Caserta thought leaders Joe Caserta and Doug Laney were featured in KDnuggets’ annual roundups of data and analytics predictions for 2020 alongside some of the most innovative companies in the AI/Analytics/DS/ML industry. Read their predictions below and click on the links to be taken to the full articles featuring other industry thought leaders.
Joe Caserta’s Predictions for 2020
2019 saw the understanding on the part of business leaders that using the greatest analytic platforms just to create reports was insufficient. 2020 will see the realization of analytics maturity from a people, process, and technology perspective. Organizations will begin to innovate how they do data discovery and business intelligence and will start to use data spiders, bots, artificial intelligence, and NLP to query data and get to insights faster. We are in store for another data revolution that will drastically change the current landscape and turn modern data engineering on its head.

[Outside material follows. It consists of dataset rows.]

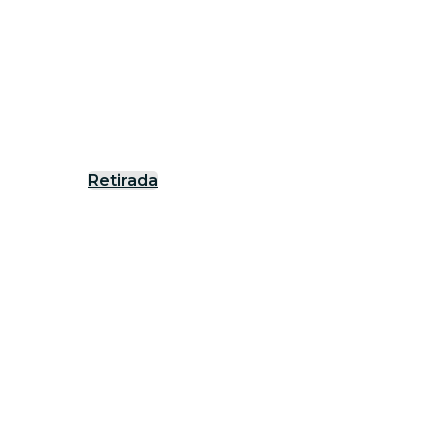
Retirada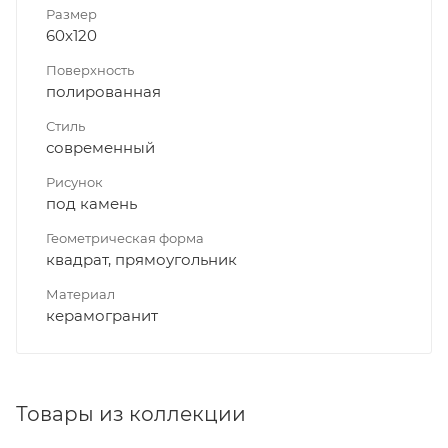
Размер
60x120
Поверхность
полированная
Стиль
современный
Рисунок
под камень
Геометрическая форма
квадрат, прямоугольник
Материал
керамогранит
Товары из коллекции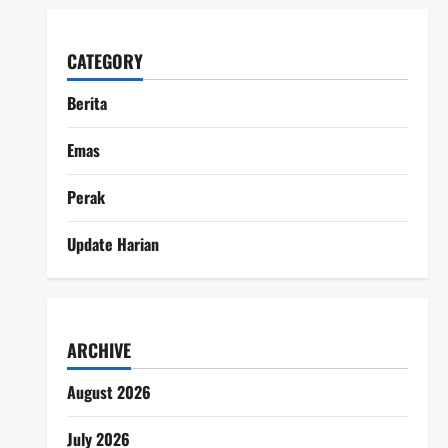
CATEGORY
Berita
Emas
Perak
Update Harian
ARCHIVE
August 2026
July 2026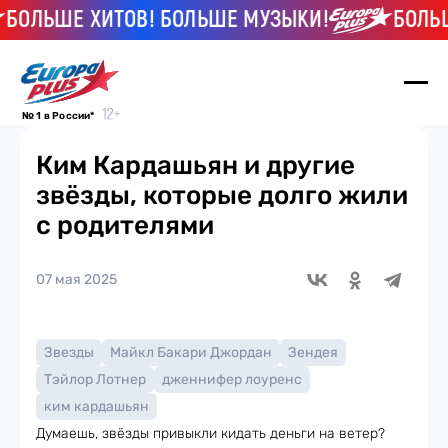
ЛЬШЕ ХИТОВ! БОЛЬШЕ МУЗЫКИ!
БОЛЬШЕ 
№ 1 в России*
Ким Кардашьян и другие
звёзды, которые долго жили
с родителями
07 мая 2025
Звезды
Майкл Бакари Джордан
Зендея
Тэйлор Лотнер
дженнифер лоуренс
ким кардашьян
Думаешь, звёзды привыкли кидать деньги на ветер?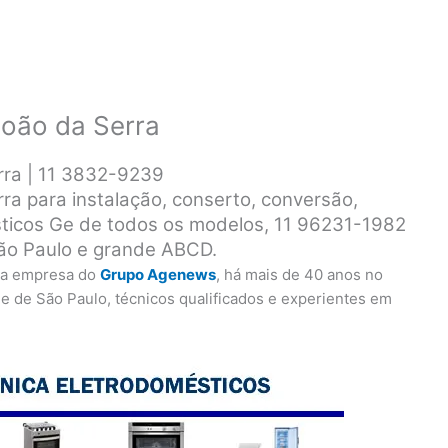
boão da Serra
rra | 11 3832-9239
ra para instalação, conserto, conversão,
ticos Ge de todos os modelos, 11 96231-1982
ão Paulo e grande ABCD.
uma empresa do
Grupo Agenews
, há mais de 40 anos no
e de São Paulo, técnicos qualificados e experientes em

Doug Laney’s Predictions for 2020
The resurgence of AI from its halcyon days in the early ’90s, along with the mainstreaming of data science, has been fueled by nothing other than data. Today big data is “just data”. Its magnitude, even as it continues to swell, no longer overwhelms storage or computing power. At least there’s no longer any excuse that any organization being inhibited by data’s bigness. (Hint: cloud.) Indeed, incrementally improved technologies and techniques have emerged, but the vast availability of data spewing from social media platforms, exchanged among partners, harvested from websites, and dribbling off connected devices has led to unforeseen insights, automation, and optimization. It has also spawned new data-centric business models.
In 2020, I envision (no pun intended, or was it?) extended information ecosystems to arise, further enabling AI and data-science powered digital coordination among business partners. Some organizations may choose to fabricate their own data exchange solutions to monetize their and others’ information assets. Others will fuel their advanced analytics capabilities via blockchain-backed data exchange platforms and/or data aggregators offering an array of alternative data.